Figure 3. Laminar characteristics of neuronal response properties in the A1. (A–D) Variation of CF, Q10, MT and response latency across cortical depth for all the 64 penetrations in six bats. Each line represents a penetration. (E–H) Variation of the normalized values of CF, Q10, MT and response latency normalized to the minimum value of each column. (I–L) Comparison of the normalized values across depth. Data were grouped in ranges of 100 μm.
Figure 4. Response latency as a function of CF for units recorded at cortical depths between 500 and 600 μm.
Laminar Characteristics of FM Direction Selectivity
We determined the FM direction selectivity by recording the responses to FM sweeps with various durations (1–50 ms) but a constant bandwidth of 50 kHz. Direction selectivity was tested in 27 penetrations (373 units) across the tonotopically organized area of the A1 of three bats (Figures 5A–C). Columnar CFs of the studied units ranged from 15 to 65 kHz (Figure 5D). From these 373 units, 208 units showed a higher number of spikes for the downward FM sweep. A neuron was considered to be direction-selective for downward sweeps if the upward sweep elicited a response <25% of the response to the downward FM. An example unit is shown in Figures 6A,B. This cortical neuron showed a reliable response to downward FM sweeps with sweep rates between 2 and 15 kHz/ms (Figure 6A), whereas in response to upward FM sweeps it produced a very small number of spikes (Figure 6B). This unit showed a DSI of 0.72, indicating its preference for downward FM sweeps.

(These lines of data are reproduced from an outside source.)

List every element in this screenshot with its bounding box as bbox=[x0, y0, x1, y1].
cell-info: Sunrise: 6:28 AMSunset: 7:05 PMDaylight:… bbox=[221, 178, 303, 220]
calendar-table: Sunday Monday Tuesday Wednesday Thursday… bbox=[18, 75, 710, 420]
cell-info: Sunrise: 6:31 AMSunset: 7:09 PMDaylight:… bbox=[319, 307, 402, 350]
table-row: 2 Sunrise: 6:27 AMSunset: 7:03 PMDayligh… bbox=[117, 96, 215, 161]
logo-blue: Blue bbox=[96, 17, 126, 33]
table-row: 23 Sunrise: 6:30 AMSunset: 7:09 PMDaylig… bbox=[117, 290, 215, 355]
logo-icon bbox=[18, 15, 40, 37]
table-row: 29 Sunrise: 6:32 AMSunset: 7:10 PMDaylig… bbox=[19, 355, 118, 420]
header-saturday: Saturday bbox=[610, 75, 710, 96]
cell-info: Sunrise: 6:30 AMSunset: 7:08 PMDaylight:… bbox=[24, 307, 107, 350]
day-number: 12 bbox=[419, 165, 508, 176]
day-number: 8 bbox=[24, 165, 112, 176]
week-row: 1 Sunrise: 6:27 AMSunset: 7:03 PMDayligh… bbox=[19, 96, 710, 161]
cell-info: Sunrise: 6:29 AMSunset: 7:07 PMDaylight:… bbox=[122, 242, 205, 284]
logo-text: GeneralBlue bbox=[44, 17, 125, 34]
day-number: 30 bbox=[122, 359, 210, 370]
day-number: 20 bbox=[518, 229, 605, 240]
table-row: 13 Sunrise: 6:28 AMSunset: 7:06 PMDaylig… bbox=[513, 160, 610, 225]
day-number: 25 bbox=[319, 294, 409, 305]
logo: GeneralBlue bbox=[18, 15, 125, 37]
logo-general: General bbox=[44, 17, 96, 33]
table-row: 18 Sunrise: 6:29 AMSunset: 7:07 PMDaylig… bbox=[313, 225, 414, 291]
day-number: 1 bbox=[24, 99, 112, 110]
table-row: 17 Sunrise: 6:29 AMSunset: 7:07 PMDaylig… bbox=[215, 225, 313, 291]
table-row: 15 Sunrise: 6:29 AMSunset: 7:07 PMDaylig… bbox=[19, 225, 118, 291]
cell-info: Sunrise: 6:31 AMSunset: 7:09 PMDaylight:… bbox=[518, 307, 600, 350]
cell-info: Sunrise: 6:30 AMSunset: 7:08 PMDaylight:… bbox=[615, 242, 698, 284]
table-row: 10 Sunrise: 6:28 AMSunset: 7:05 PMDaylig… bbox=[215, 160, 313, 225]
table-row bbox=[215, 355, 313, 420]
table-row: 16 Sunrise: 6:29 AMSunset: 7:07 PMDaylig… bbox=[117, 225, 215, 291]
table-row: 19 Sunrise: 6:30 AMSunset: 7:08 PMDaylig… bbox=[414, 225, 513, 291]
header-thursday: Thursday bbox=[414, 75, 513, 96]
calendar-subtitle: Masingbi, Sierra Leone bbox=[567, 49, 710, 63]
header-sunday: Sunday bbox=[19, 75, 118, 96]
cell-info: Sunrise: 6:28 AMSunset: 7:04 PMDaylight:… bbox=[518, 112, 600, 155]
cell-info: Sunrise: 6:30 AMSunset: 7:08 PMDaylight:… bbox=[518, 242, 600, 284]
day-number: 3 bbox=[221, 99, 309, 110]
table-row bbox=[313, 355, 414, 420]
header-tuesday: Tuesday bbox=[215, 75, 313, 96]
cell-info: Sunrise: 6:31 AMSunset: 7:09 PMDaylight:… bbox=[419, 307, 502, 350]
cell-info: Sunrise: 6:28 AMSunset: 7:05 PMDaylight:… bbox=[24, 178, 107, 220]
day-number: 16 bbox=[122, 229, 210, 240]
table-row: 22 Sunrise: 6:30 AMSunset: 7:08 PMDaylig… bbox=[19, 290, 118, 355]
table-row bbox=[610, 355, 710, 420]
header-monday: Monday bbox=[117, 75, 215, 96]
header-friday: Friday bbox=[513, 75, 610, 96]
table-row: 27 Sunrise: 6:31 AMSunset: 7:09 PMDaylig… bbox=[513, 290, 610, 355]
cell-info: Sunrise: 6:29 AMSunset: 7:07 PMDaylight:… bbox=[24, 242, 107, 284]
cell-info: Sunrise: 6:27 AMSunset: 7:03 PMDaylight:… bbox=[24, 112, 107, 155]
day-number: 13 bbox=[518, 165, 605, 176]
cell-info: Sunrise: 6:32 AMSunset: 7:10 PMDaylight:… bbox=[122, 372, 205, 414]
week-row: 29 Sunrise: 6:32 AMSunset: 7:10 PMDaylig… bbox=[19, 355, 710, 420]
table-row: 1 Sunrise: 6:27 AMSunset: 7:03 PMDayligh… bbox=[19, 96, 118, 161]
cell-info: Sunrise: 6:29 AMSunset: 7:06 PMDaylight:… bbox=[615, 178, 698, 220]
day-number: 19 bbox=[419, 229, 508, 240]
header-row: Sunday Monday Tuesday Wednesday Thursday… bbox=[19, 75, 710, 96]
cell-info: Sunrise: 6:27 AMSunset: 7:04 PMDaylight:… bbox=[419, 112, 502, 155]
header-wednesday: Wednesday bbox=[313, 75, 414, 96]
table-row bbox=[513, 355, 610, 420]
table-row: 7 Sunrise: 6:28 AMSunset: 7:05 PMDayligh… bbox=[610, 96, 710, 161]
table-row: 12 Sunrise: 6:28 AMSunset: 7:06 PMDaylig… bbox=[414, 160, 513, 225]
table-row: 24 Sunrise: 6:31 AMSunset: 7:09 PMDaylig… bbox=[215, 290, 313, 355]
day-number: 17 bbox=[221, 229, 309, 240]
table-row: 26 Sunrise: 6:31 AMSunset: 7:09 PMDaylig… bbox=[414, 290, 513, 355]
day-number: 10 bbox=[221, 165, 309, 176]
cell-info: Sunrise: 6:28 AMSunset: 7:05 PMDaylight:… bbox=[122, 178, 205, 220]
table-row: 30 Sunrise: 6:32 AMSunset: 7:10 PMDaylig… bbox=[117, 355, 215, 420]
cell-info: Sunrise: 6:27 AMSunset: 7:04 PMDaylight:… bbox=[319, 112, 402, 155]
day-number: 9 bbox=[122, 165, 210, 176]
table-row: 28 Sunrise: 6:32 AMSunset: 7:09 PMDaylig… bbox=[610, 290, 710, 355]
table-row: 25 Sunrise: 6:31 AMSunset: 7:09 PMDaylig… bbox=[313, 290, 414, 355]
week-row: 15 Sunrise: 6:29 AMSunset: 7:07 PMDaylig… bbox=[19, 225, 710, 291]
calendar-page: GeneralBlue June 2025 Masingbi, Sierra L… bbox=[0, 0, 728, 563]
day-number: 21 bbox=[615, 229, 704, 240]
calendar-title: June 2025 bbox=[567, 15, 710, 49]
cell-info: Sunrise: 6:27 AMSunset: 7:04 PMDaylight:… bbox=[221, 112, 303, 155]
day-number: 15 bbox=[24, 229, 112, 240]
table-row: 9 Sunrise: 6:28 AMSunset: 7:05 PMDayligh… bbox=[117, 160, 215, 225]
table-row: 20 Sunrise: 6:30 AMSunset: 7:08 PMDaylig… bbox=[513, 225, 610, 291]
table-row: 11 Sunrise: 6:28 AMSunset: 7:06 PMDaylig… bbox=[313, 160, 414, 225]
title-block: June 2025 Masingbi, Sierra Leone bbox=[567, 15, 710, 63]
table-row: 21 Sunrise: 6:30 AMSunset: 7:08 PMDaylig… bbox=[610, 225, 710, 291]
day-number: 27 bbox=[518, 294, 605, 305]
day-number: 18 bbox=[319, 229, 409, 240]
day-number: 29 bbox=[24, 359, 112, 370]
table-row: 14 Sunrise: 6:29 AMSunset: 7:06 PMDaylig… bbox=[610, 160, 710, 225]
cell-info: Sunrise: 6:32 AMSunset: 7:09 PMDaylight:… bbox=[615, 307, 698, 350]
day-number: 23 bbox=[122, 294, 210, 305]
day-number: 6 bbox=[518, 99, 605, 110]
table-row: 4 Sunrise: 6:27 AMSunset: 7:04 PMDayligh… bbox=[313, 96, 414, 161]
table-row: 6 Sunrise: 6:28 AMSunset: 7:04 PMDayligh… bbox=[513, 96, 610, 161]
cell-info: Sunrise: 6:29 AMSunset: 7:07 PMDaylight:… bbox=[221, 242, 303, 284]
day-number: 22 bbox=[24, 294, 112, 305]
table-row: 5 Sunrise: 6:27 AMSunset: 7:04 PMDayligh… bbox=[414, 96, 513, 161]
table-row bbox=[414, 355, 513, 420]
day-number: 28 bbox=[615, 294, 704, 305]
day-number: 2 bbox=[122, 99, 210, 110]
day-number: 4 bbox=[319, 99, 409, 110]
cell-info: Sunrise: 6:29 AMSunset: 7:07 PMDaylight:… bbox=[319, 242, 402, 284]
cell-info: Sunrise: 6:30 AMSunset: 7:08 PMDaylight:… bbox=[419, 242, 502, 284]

Figure 5. Tonotopy and frequency representation of frequency modulated (FM) direction selectivity. (A–C) Topographical distribution of CF in the three where we tested for FM direction selectivity. (D) Range of frequencies of columns tested for FM direction selectivity.
Overall, FM direction selectivity did not show variations across cortical depth. We plotted heat maps of the response magnitude as a function of sweep rate of the units in each penetration. An example column is shown in Figure 6C. The higher number of spikes is represented in red and the lowest number is represented in blue. When stimulated with downward FM sweeps, the 16 units recorded in this penetration showed a very similar pattern, with increased activity to sweep rates between 2 and 15 kHz/ms (Figure 6C). However, there was a very low number of spikes in each channel in response to the upward FM sweeps (Figure 6D). To quantify the possible differences in direction selectivity, we plotted the variation of the DSI across cortical depth for each of the 27 penetrations (Figure 6E). The maximum DSI difference between depths was 0.02. This indicates that there are no differences in direction selectivity between cortical layers. We did not find evidence of a relationship between the mean columnar CF and the mean columnar DSI (Figure 6F).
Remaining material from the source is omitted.